Plot presenting the stability of protein-ligand interaction (RMSD). B The protein conformation changes along its side chain is represented in the RMSF throughout the trajectory. and D represent bar graph and 2D interaction between ligand and protein throughout trajectory

Figure 5A depicts the RMSD analysis of 1I - HDAC 2 complex which was stable throughout the simulation. Figure 5B demonstrates the conformational changes taking place in the HDAC 2 protein side chain. Root mean square fluctuation (RMSF) data of protein depicts the flexibility from 0.4 to 2.3 Å. XP docking protein-ligand interaction of compound 1I and MD simulation protein-ligand interaction were compared. The observation of interaction depicted that molecular dynamic simulation interaction have retained hydrophobic interaction with MET 35, LEU 144, PHE 155 and PHE 210, charged positive interaction with ARG 39; H-bond interaction with GLY 154, charged negative interaction with ASP 181 and ASP 269 and polar interaction with HIS 183 from XP docking. In addition, it also formed pi-pi stacking interaction HIS 183 and H-bond interaction with ARG 39 during molecular dynamic simulation. Interaction of compound 1I with HDAC 2 is shown in Fig. 5C and D.

Fig. 5
figure 5

A Plot presenting the stability of protein-ligand interaction parameter used RMSD. B The protein conformation changes along its side chain is represented in the RMSF throughout the trajectory. C and D represents bar graph and 2D interaction between ligand and protein throughout trajectory

Both the compounds exhibited stable protein–ligand complex throughout 40 ns simulation. Compound 1I has maximum MM-GBSA score and showed stable interaction with HDAC 2 protein. Even though it has lesser XP dock score than 1A, its dock score was more than the positive control. Also, dock score of 1I with other HDAC isoforms were less than seven indicating that it may be a best HDAC 2 isoform selective inhibitor among the selected compounds.

Conclusions

In this study, we have identified ten best compounds as potent HDAC 2 inhibitors and among these compounds 1I can be more selective towards HDAC 2 compared to other HDAC isoforms.

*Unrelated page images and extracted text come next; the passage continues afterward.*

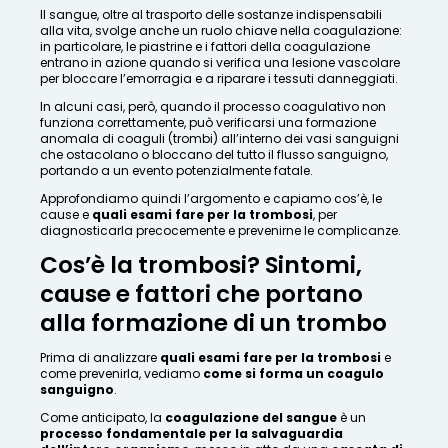
Il sangue, oltre al trasporto delle sostanze indispensabili
alla vita, svolge anche un ruolo chiave nella coagulazione:
in particolare, le piastrine e i fattori della coagulazione
entrano in azione quando si verifica una lesione vascolare
per bloccare l’emorragia e a riparare i tessuti danneggiati.
In alcuni casi, però, quando il processo coagulativo non
funziona correttamente, può verificarsi una formazione
anomala di coaguli (trombi) all’interno dei vasi sanguigni
che ostacolano o bloccano del tutto il flusso sanguigno,
portando a un evento potenzialmente fatale.
Approfondiamo quindi l’argomento e capiamo cos’è, le
cause e
quali esami fare per la trombosi
, per
diagnosticarla precocemente e prevenirne le complicanze.
Cos’è la trombosi? Sintomi,
cause e fattori che portano
alla formazione di un trombo
Prima di analizzare
quali esami fare per la trombosi
e
come prevenirla, vediamo
come si forma un coagulo
sanguigno
.
Come anticipato, la
coagulazione del sangue
è un
processo fondamentale per la salvaguardia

We designed an e-pharmacophore model using ligand co-crystallized with HDAC 2 protein (PDB ID: 4LY1) and compounds were subjected to e-pharmacophore-based virtual screening. Filtered compounds were subjected to structure-based virtual screening. Based on the docking scores, ten best hits were selected. All the hits showed better XP docking score with the minimum value of -12 and better than SAHA and MS-275. The best hits were subjected to virtual screening against other HDAC isoforms. Further, they were subjected to ADME and MM-GBSA score prediction. Based on docking score, ADME and MM-GBSA results, all the hits were efficient to be developed as potent HDAC 2 inhibitors. However, two best hits, one with top docking score and the other one with top MM-GBSA score were selected and subjected to molecular dynamic simulation. Molecular dynamic simulation of these compounds exhibited stable protein-ligand interaction throughout the simulation. Further, by validating the potency of selected lead molecules, this study could aid in developing selective HDAC 2 inhibitors.